The presence of so-called “primitive” or “innocent” artists at the 9th Bienal de São Paulo (1967), within the vocabulary of popular art, was marked by frank and open public debate between the selection jury of the event and the critics of the time. This article seeks to present this debate, which is focused on the distinction between experimental art, new contemporary values, and production with a popular foundation. At stake was the presence and maintenance of certain senses of ancestry and national identity, strongly encouraged during the civil-military dictatorship and perceptible in the following Biennials, especially with the creation of the national Biennials at the end of the decade. The controversy revived the brief polemics, from two years earlier, surrounding the nomination of primitive artists to represent Brazil at the 1966 Venice Biennale and is here aligned with the dispute over contemporaneity in the production of Brazilian visual arts at the end of the 20th century.

This article aims to discuss the impact caused by the São Paulo Biennial on the art circuit of South America and Central America in the 1950s and 1960s. I intend to demonstrate that even though they never adopted a Latin Americanist stance, the first editions of the São Paulo Biennial led to the strengthening of regional exchanges in the 1960s, as well as to the creation of new and recurring contemporary art exhibitions in different neighboring countries, by providing a successful model of a cultural business alliance with great symbolic gain.

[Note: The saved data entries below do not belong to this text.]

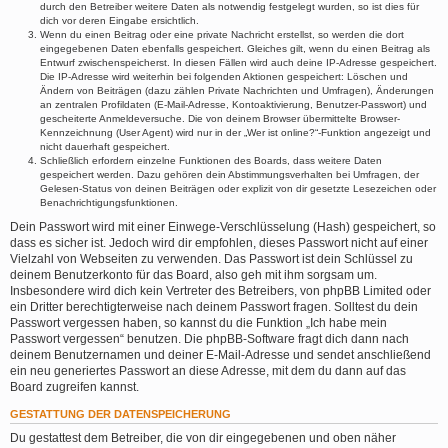
durch den Betreiber weitere Daten als notwendig festgelegt wurden, so ist dies für
dich vor deren Eingabe ersichtlich.
Wenn du einen Beitrag oder eine private Nachricht erstellst, so werden die dort
eingegebenen Daten ebenfalls gespeichert. Gleiches gilt, wenn du einen Beitrag als
Entwurf zwischenspeicherst. In diesen Fällen wird auch deine IP-Adresse gespeichert.
Die IP-Adresse wird weiterhin bei folgenden Aktionen gespeichert: Löschen und
Ändern von Beiträgen (dazu zählen Private Nachrichten und Umfragen), Änderungen
an zentralen Profildaten (E-Mail-Adresse, Kontoaktivierung, Benutzer-Passwort) und
gescheiterte Anmeldeversuche. Die von deinem Browser übermittelte Browser-
Kennzeichnung (User Agent) wird nur in der „Wer ist online?“-Funktion angezeigt und
nicht dauerhaft gespeichert.
Schließlich erfordern einzelne Funktionen des Boards, dass weitere Daten
gespeichert werden. Dazu gehören dein Abstimmungsverhalten bei Umfragen, der
Gelesen-Status von deinen Beiträgen oder explizit von dir gesetzte Lesezeichen oder
Benachrichtigungsfunktionen.
Dein Passwort wird mit einer Einwege-Verschlüsselung (Hash) gespeichert, so
dass es sicher ist. Jedoch wird dir empfohlen, dieses Passwort nicht auf einer
Vielzahl von Webseiten zu verwenden. Das Passwort ist dein Schlüssel zu
deinem Benutzerkonto für das Board, also geh mit ihm sorgsam um.
Insbesondere wird dich kein Vertreter des Betreibers, von phpBB Limited oder
ein Dritter berechtigterweise nach deinem Passwort fragen. Solltest du dein
Passwort vergessen haben, so kannst du die Funktion „Ich habe mein
Passwort vergessen“ benutzen. Die phpBB-Software fragt dich dann nach
deinem Benutzernamen und deiner E-Mail-Adresse und sendet anschließend
ein neu generiertes Passwort an diese Adresse, mit dem du dann auf das
Board zugreifen kannst.
GESTATTUNG DER DATENSPEICHERUNG
Du gestattest dem Betreiber, die von dir eingegebenen und oben näher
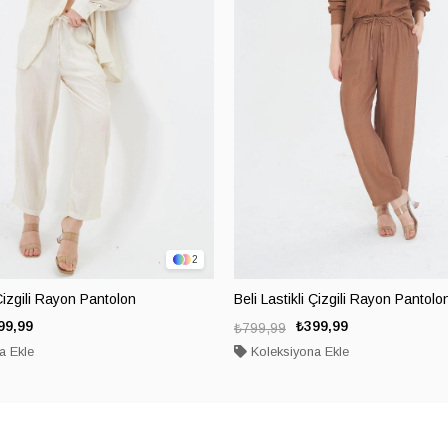
2
 Çizgili Rayon Pantolon
Beli Lastikli Çizgili Rayon Pantolo
99,99
₺399,99
₺799,99
a Ekle
Koleksiyona Ekle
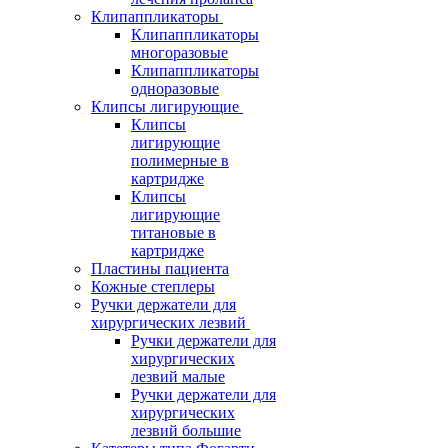
Клипаппликаторы
Клипаппликаторы
многоразовые
Клипаппликаторы
одноразовые
Клипсы лигирующие
Клипсы
лигирующие
полимерные в
картридже
Клипсы
лигирующие
титановые в
картридже
Пластины пациента
Кожные степлеры
Ручки держатели для
хирургических лезвий
Ручки держатели для
хирургических
лезвий малые
Ручки держатели для
хирургических
лезвий большие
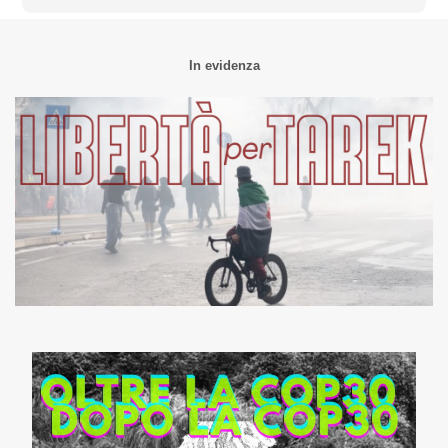
In evidenza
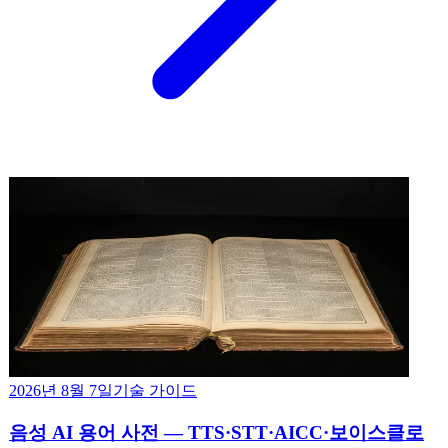
2026년 8월 7일
기술 가이드
음성 AI 용어 사전 — TTS·STT·AICC·보이스클로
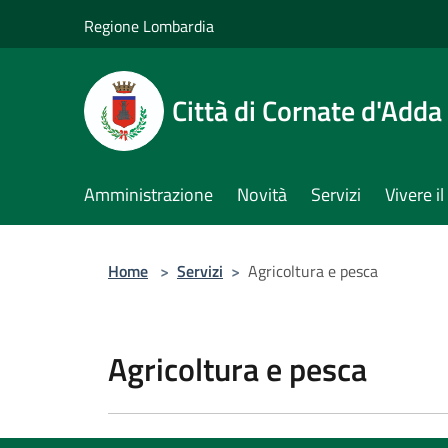
Salta al contenuto principale
Regione Lombardia
Città di Cornate d'Adda
Amministrazione
Novità
Servizi
Vivere 
Home
>
Servizi
>
Agricoltura e pesca
Agricoltura e pesca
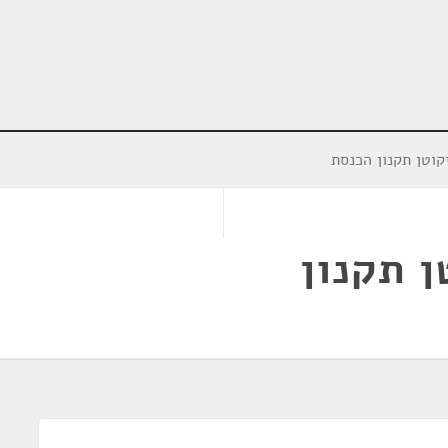
וטן תקנון הכנסת
 תקנון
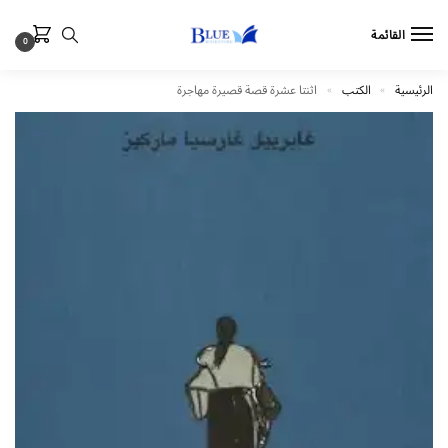
القائمة
0
الرئيسية
الكتب
اثنتا عشرة قصة قصيرة مهاجرة
»
»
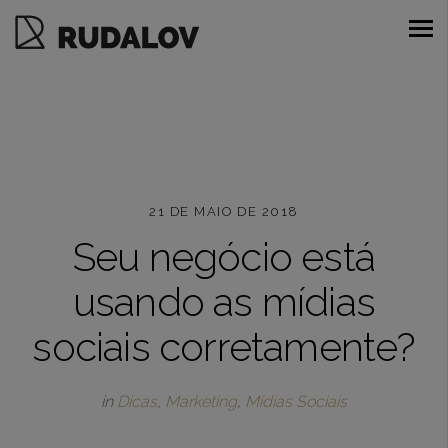
21 DE MAIO DE 2018
Seu negócio está
usando as mídias
sociais corretamente?
in
Dicas
,
Marketing
,
Mídias Sociais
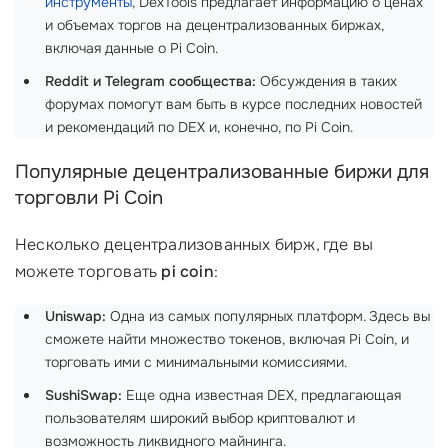
инструменты
, DexTools предлагает информацию о ценах
и объемах торгов на децентрализованных биржах,
включая данные о Pi Coin.
Reddit и Telegram сообщества:
Обсуждения в таких
форумах помогут вам быть в курсе последних новостей
и рекомендаций по DEX и, конечно, по Pi Coin.
Популярные децентрализованные биржи для
торговли Pi Coin
Несколько децентрализованных бирж, где вы
можете торговать
pi coin
:
Uniswap:
Одна из самых популярных платформ. Здесь вы
сможете найти множество токенов, включая Pi Coin, и
торговать ими с минимальными комиссиями.
SushiSwap:
Еще одна известная DEX, предлагающая
пользователям широкий выбор криптовалют и
возможность ликвидного майнинга.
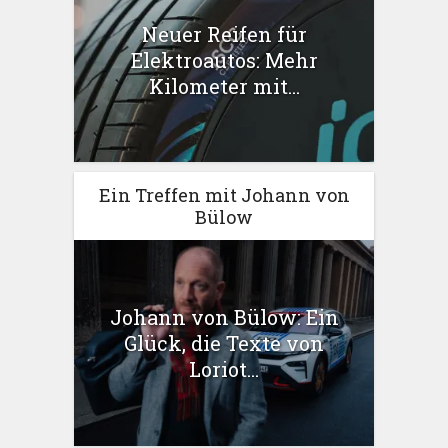
Neuer Reifen für
Elektroautos: Mehr
Kilometer mit...
Ein Treffen mit Johann von
Bülow
Johann von Bülow: Ein
Glück, die Texte von
Loriot...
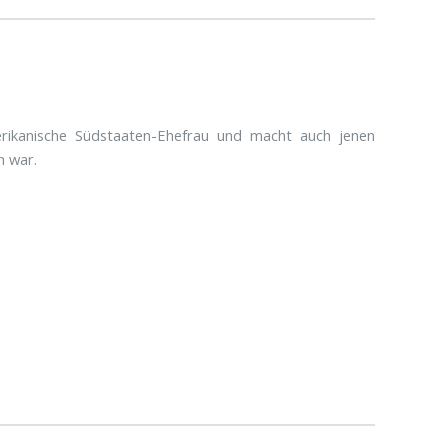
merikanische Südstaaten-Ehefrau und macht auch jenen
ch war.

This article examines the extent to which the Bienal de São Paulo’s was successful in achieving its main goal of presenting avant-garde art to the public from 1951 to 2002. To do so, it focuses on the conception and materiality of four important exhibitions that occurred in the second half of the 20th century. The notion of the avant-garde was based on a concept of modern linear time, which guaranteed the privilege of future time and was based on a universalist notion of art. Such a conception was part of the concept of modernity that prevailed throughout most of the 20th century, until the advent of postmodern theories.

The idea of exhibiting avant-garde art contributed to banishing the art of the past and the cultural, national, ethnic, and racial differences associated with it. Traditional subjects and cultural differences should, in modernism, give way to new artistic expressions that are more equal in formal constitution and universalist in aspiration. Nevertheless, the argument presented here is that such artistic expressions, despite ostensibly being considered outdated, remained in the discourse of the event's organisers, as well as in the conception and materiality of the exhibitions, thus defining a thread of continuity between them. Ultimately, the desired vanguardist view of art remained deeply entwined with artistic expressions perceived as outdated or surpassed due to national, ethnic, or racial differences, and it was this which shaped the singularity of São Paulo Bienal in the last century.

Arguably the XXIV Bienal de São Paulo, also known as the bienal da antropofagia, is the most internationally celebrated iteration of the Brazilian biennial. Curated by Paulo Herkenhoff in 1998, the exhibition was acknowledged in the international press as shifting the focus of the Bienal de São Paulo away from its earlier international model based on the Biennale di Venezia toward a more geopolitical, Southern one closer to the Havana Biennial. Famously, Herkenhoff mobilised the modernist concept of cultural cannibalism (anthropophagy) coined by Brazilian intellectual Oswald de Andrade in 1928 to make a commentary of contemporary art, placing Brazil at the centre of the exhibition.

This article revisits this celebrated exhibition to consider it not as an isolated curatorial tour-de-force, but as deeply inserted in its historical moment (i.e., post-multiculturalism in a decade marked by neoliberalism and biennalisation) and stemming from transformations in the very São Paulo Biennial, which had been uplifted monetarily and curatorially by the two previous exhibitions (the 22nd and 23rd curated by Nelson Aguilar). Ultimately, it also surveys how this show contributed to the internationalisation of the national concept of anthropophagy and of Brazilian artists associated with it.